From the dominated convergence theorem (available for both convergence in probability and almost sure convergence) we see that convergence in probability or almost sure convergence implies convergence in distribution. The converse is not true, due to the insensitivity of convergence in distribution to equivalence in distribution; for instance, if ${X_1,X_2,\dots}$ are iid copies of a non-deterministic scalar random variable ${X}$, then the ${X_n}$ trivially converge in distribution to ${X}$, but will not converge in probability or almost surely (as one can see from the zero-one law). However, there are some partial converses that relate convergence in distribution to convergence in probability; see Exercise 10 below.

Remark 3 The notion of convergence in distribution is somewhat similar to the notion of convergence in the sense of distributions that arises in distribution theory (discussed for instance in this previous blog post), however strictly speaking the two notions of convergence are distinct and should not be confused with each other, despite the very similar names.

The notion of convergence in distribution simplifies in the case of real scalar random variables:

Proposition 4 Let ${X_1,X_2,\dots}$ be a sequence of scalar random variables, and let ${X}$ be another scalar random variable. Then the following are equivalent:

• (i) ${X_n}$ converges in distribution to ${X}$.
• (ii) ${F_{X_n}(t)}$ converges to ${F_X(t)}$ for each continuity point ${t}$ of ${F_X}$ (i.e. for all real numbers ${t \in {\bf R}}$ at which ${F_X}$ is continuous). Here ${F_X(t) := {\bf P}(X \leq t)}$ is the cumulative distribution function of ${X}$.

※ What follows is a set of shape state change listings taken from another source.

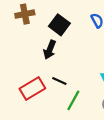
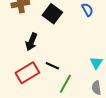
black arrow: (50, 50) -> (31, 42), moved

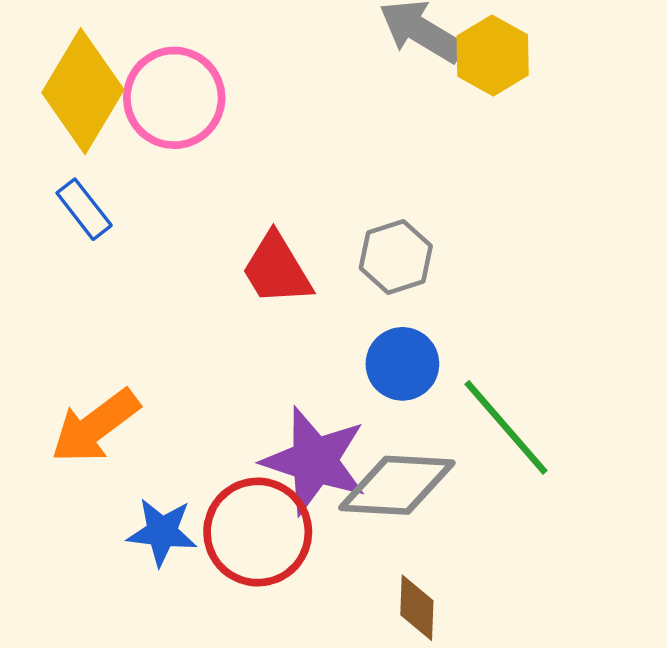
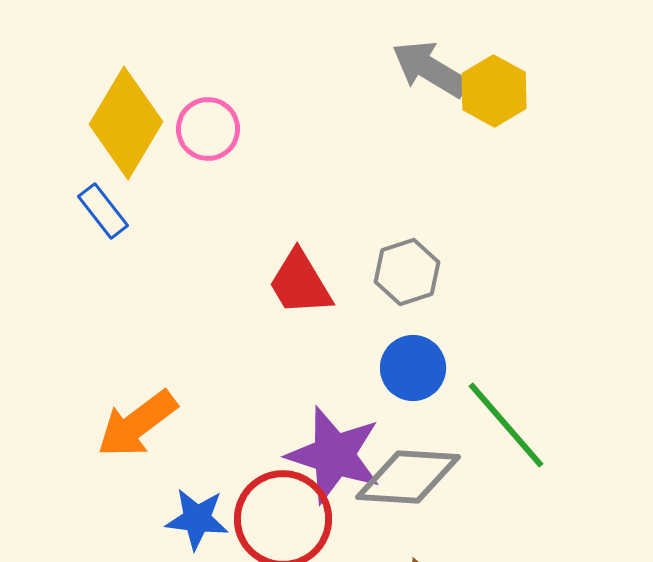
pink circle: (174, 98) -> (208, 129), size x0.7
blue rectangle: (84, 209) -> (103, 211), moved

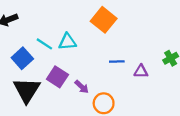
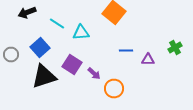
cyan line: (44, 44) -> (57, 24), moved
black triangle: (27, 90) -> (44, 76), turned 40

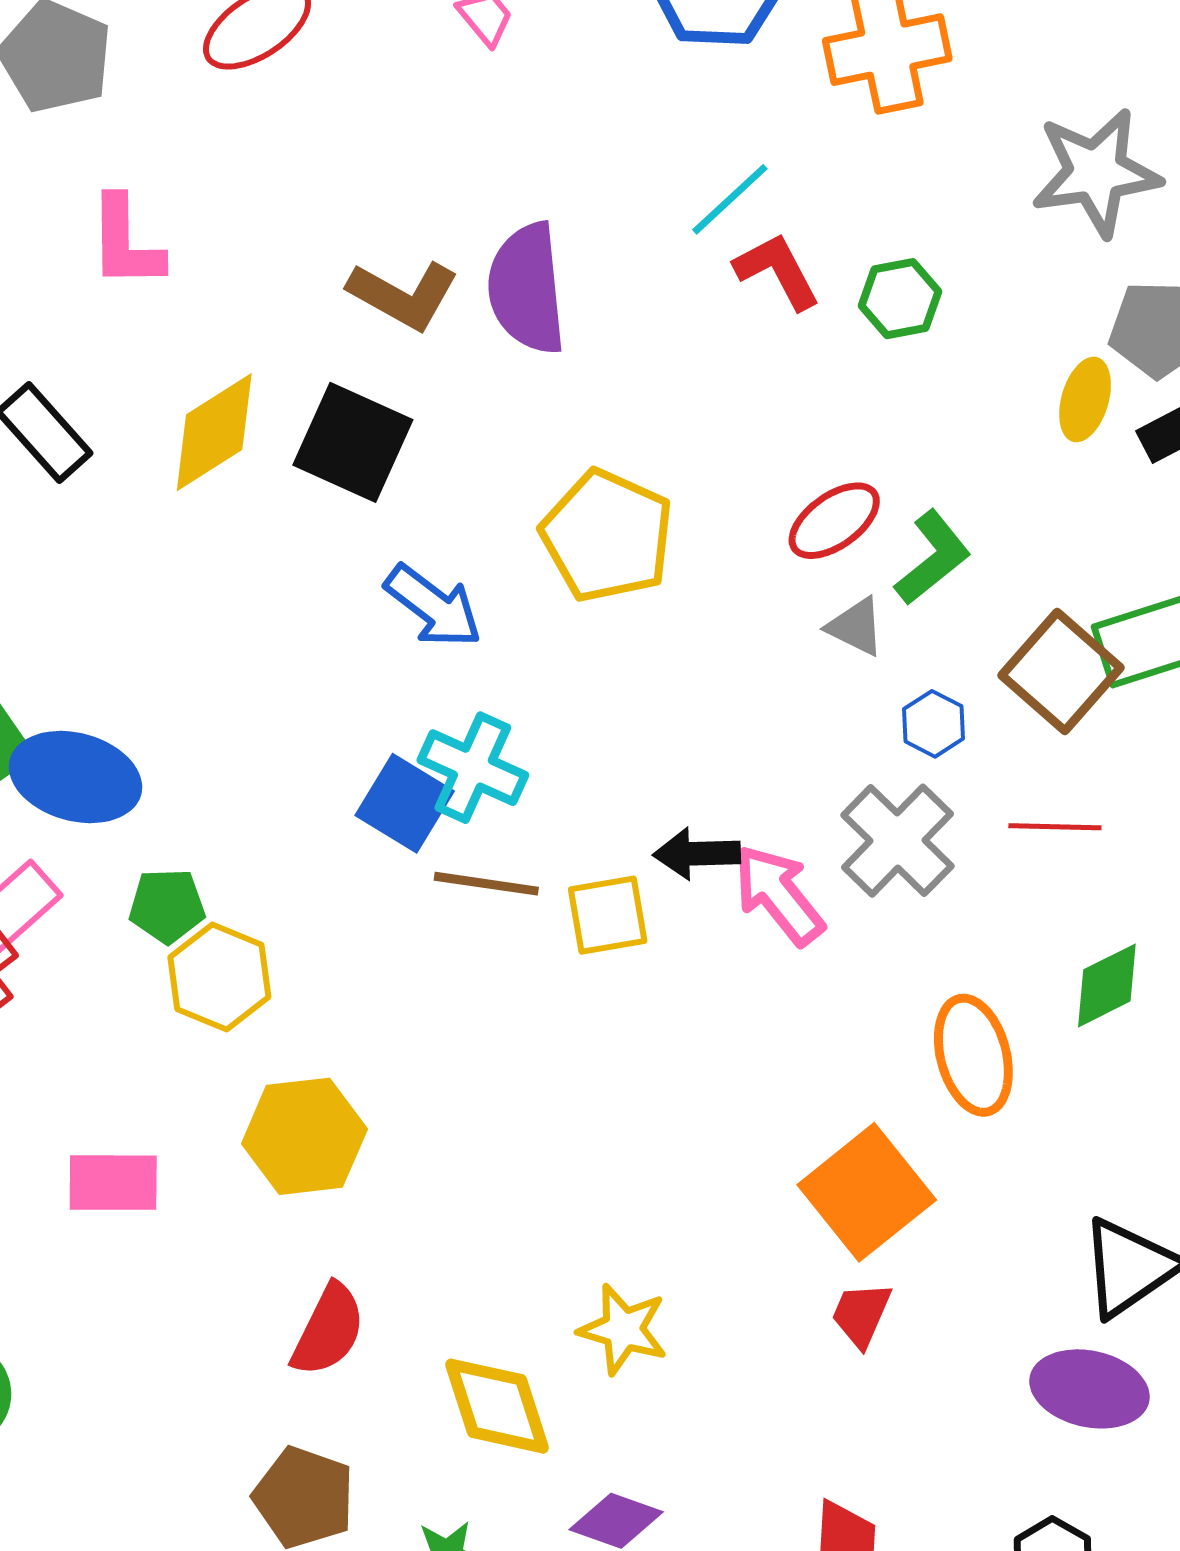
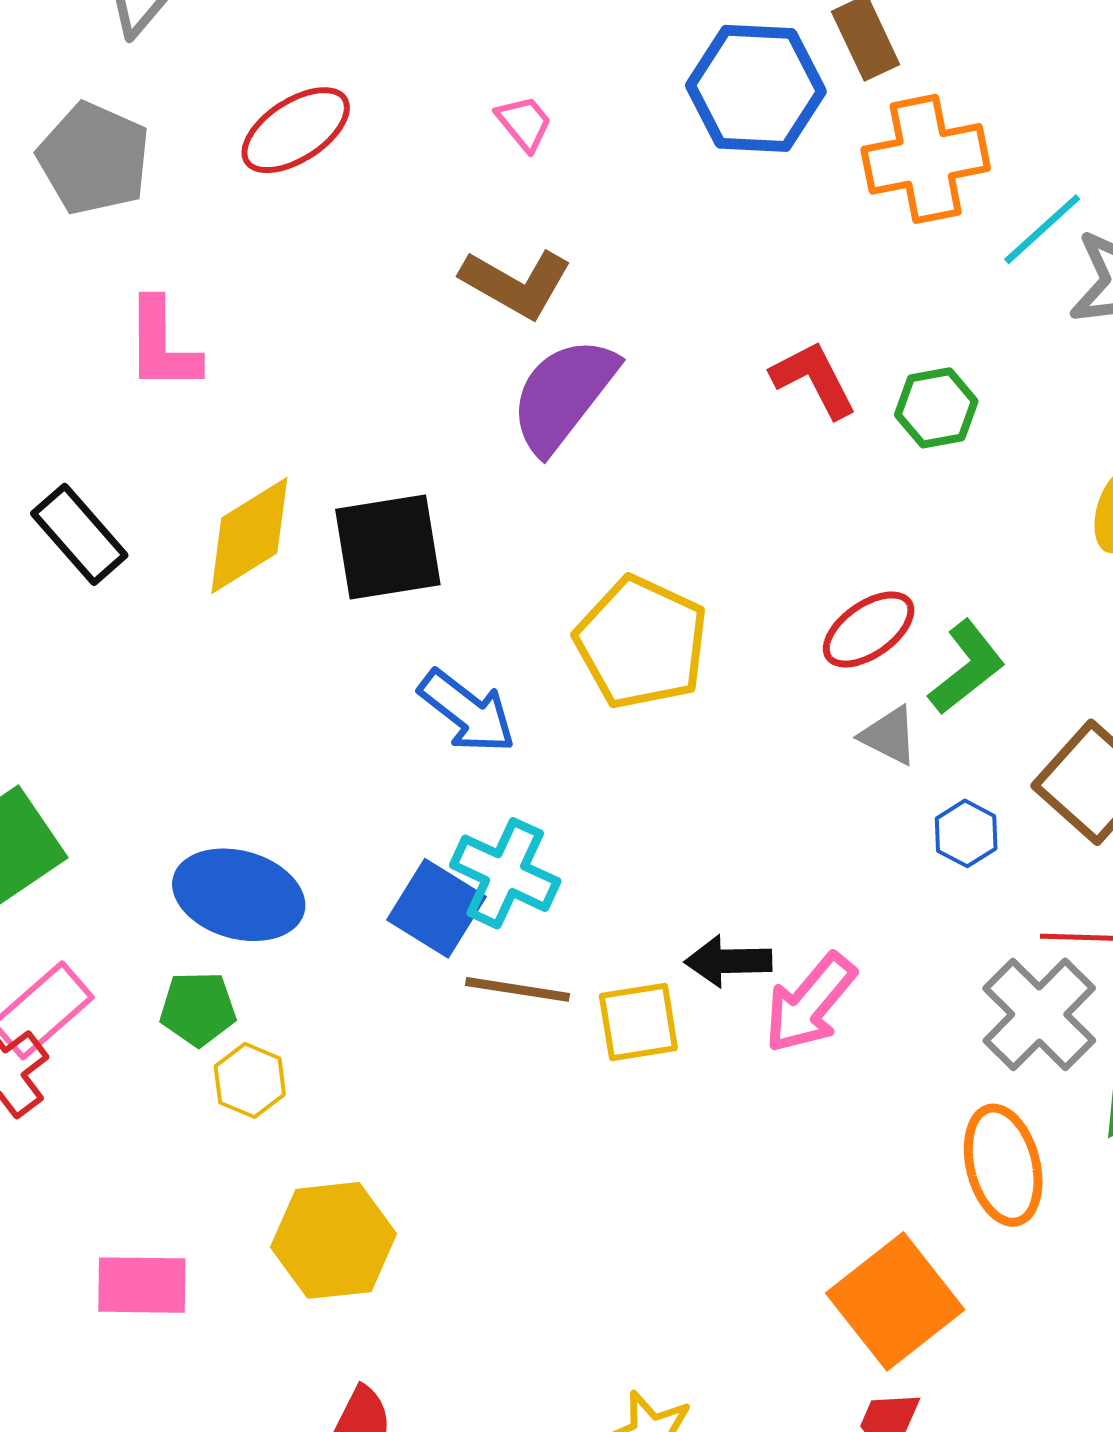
cyan line: (730, 199) -> (1042, 229), moved
purple semicircle: (527, 289) -> (563, 395), turned 43
brown L-shape: (403, 295) -> (516, 283), moved
black square: (353, 442) -> (388, 547), turned -34
blue ellipse: (75, 777) -> (239, 895), moved
gray cross: (897, 841) -> (1039, 1014), moved
pink arrow: (779, 895) -> (810, 1003), turned -102
yellow hexagon: (219, 977) -> (250, 1080), size x0.7

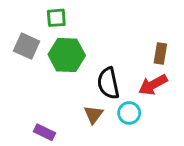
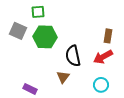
cyan circle: (129, 113) -> (101, 85), moved

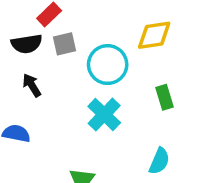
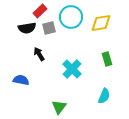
cyan circle: (108, 65) -> (71, 17), moved
black arrow: (32, 85) -> (39, 54), moved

Proof: First suppose that ${X_n}$ converges in distribution to ${X}$, and ${F_X}$ is continuous at ${t}$. For any ${\varepsilon > 0}$, one can find a ${\delta}$ such that

$\displaystyle F_X(t) - \varepsilon \leq F_X(t') \leq F_X(t) + \varepsilon$

for every ${t' \in [t-\delta,t+\delta]}$. One can also find an ${N}$ larger than ${|t|+\delta}$ such that ${F_X(-N) \leq \varepsilon}$ and ${F_X(N) \geq 1-\varepsilon}$. Thus

$\displaystyle {\bf P} (|X| \geq N ) = O(\varepsilon)$

and

$\displaystyle {\bf P} (|X - t| \leq \delta ) = O(\varepsilon).$

Let ${G: {\bf R} \rightarrow [0,1]}$ be a continuous function supported on ${[-2N, t]}$ that equals ${1}$ on ${[-N, t-\delta]}$. Then by the above discussion we have

$\displaystyle {\bf E} G(X) = F_X(t) + O(\varepsilon)$

and hence

$\displaystyle {\bf E} G(X_n) = F_X(t) + O(\varepsilon)$

for large enough ${n}$. In particular

$\displaystyle {\bf P}( X_n \leq t ) \geq F_X(t) - O(\varepsilon).$

A similar argument, replacing ${G}$ with a continuous function supported on ${[t,2N]}$ that equals ${1}$ on ${[t+\delta,N]}$ gives

$\displaystyle {\bf P}( X_n > t ) \geq 1 - F_X(t) - O(\varepsilon)$

for ${n}$ large enough. Putting the two estimates together gives

$\displaystyle F_{X_n}(t) = F_X(t) + O(\varepsilon)$

for ${n}$ large enough; sending ${\varepsilon \rightarrow 0}$, we obtain the claim.

Conversely, suppose that ${F_{X_n}(t)}$ converges to ${F_X(t)}$ at every continuity point ${t}$ of ${F_X}$. Let ${G: {\bf R} \rightarrow {\bf R}}$ be a continuous compactly supported function, then it is uniformly continuous. As ${F_X}$ is monotone increasing, it can only have countably many points of discontinuity. From these two facts one can find, for any ${\varepsilon>0}$, a simple function ${G_\varepsilon(t) = \sum_{i=1}^n c_i 1_{(t_i,t_{i+1}]}}$ for some ${t_1 < \dots < t_n}$ that are points of continuity of ${F_X}$, and real numbers ${c_i}$, such that ${|G(t) - G_\varepsilon(t)| \leq \varepsilon}$ for all ${t}$. Thus

$\displaystyle {\bf E} G(X_n) = {\bf E} G_\varepsilon(X_n) + O(\varepsilon)$

$\displaystyle = \sum_{i=1}^n c_i(F_{X_n}(t_{i+1}) - F_{X_n}(t)) + O(\varepsilon).$

Similarly for ${X_n}$ replaced by ${X}$. Subtracting and taking limit superior, we conclude that

$\displaystyle \limsup_{n \rightarrow \infty} |{\bf E} G(X_n) - {\bf E} G(X)| = O(\varepsilon),$

and on sending ${\varepsilon \rightarrow 0}$, we obtain that ${X_n}$ converges in distribution to ${X}$ as claimed. $\Box$

The restriction to continuity points of ${t}$ is necessary. Consider for instance the deterministic random variables ${X_n = 1/n}$, then ${X_n}$ converges almost surely (and hence in distribution) to ${0}$, but ${F_{X_n}(0) = 0}$ does not converge to ${F_X(0)=1}$.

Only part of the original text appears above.